In the key moments of the last two years, they have consistently fallen short of expectations away from home. In South Africa, at the start of 2018, they were unable to compete with the bat; in England, likewise, falling down 4-1 to a vastly inferior team; in the World Cup a year later, they faltered at the first moment of jeopardy; and now, they have faltered in New Zealand.
At the time, it felt mean-spirited and misguided to suggest that the absence of David Warner and Steve Smith was the deciding factor in the 2018-19 series victory. In truth, it may still be – Pujara, Bumrah, Shami and several others were consistent and superb on that – but it feels less ridiculous to question that triumph now.

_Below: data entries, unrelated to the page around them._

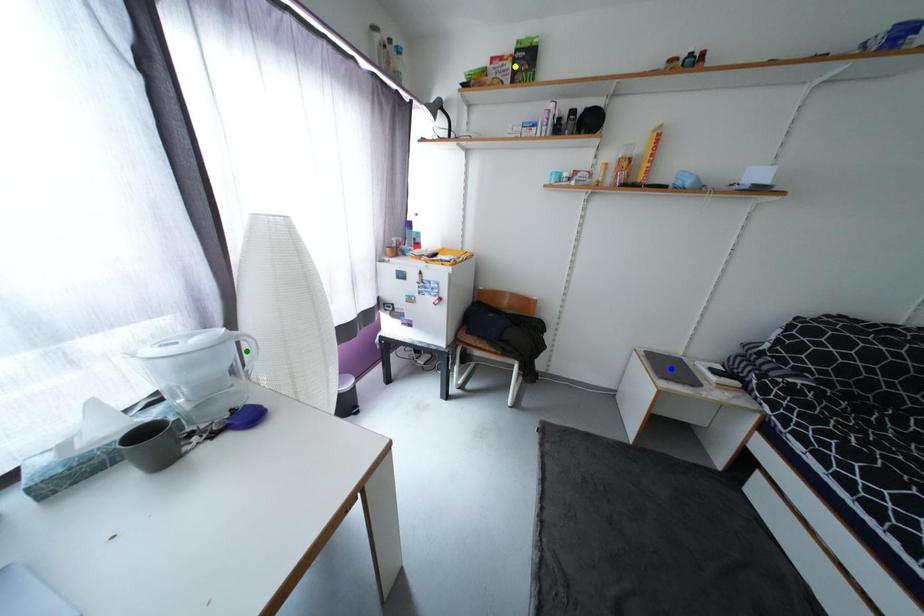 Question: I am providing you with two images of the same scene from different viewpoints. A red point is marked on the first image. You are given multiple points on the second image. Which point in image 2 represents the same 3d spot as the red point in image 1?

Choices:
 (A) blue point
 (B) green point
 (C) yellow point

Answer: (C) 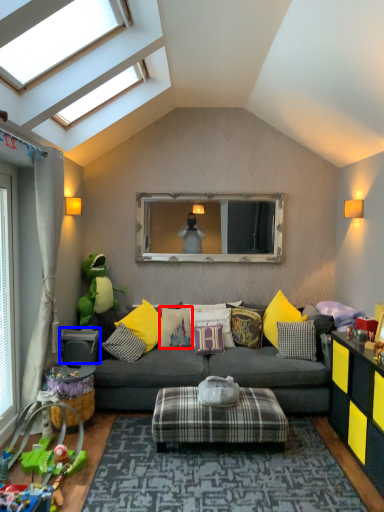 Question: Which point is closer to the camera, pillow (highlighted by a red box) or table (highlighted by a blue box)?

Choices:
 (A) pillow
 (B) table

Answer: (B) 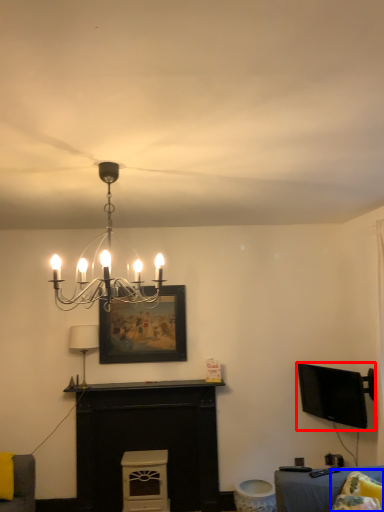 Question: Which object appears closest to the camera in this image, television (highlighted by a red box) or pillow (highlighted by a blue box)?

Choices:
 (A) television
 (B) pillow

Answer: (B) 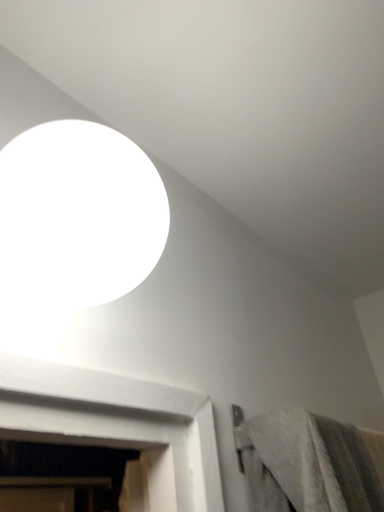 This screenshot has width=384, height=512. In order to click on white glossy sphere at upper left in this screenshot , I will do `click(74, 223)`.

This screenshot has width=384, height=512. Describe the element at coordinates (74, 223) in the screenshot. I see `white glossy sphere at upper left` at that location.

Locate an element on the screen. This screenshot has height=512, width=384. white glossy sphere at upper left is located at coordinates (74, 223).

It is now far more of note that the only landmark series or tournament in the last two years which Kohli’s India have won was the one where the opposition were artificially weakened to a remarkable degree.
In the last two years, 29 per cent of Tests are won by the away side, and India have won 38 per cent of their away Tests in that time. They are not incapable of qualified success on the road. But it is still of interest that one of the most well-funded, well-resourced cricket teams in the history of the game, are playing 14 Tests in Australia, New Zealand, South Africa and England, and winning just four matches. That needs to change.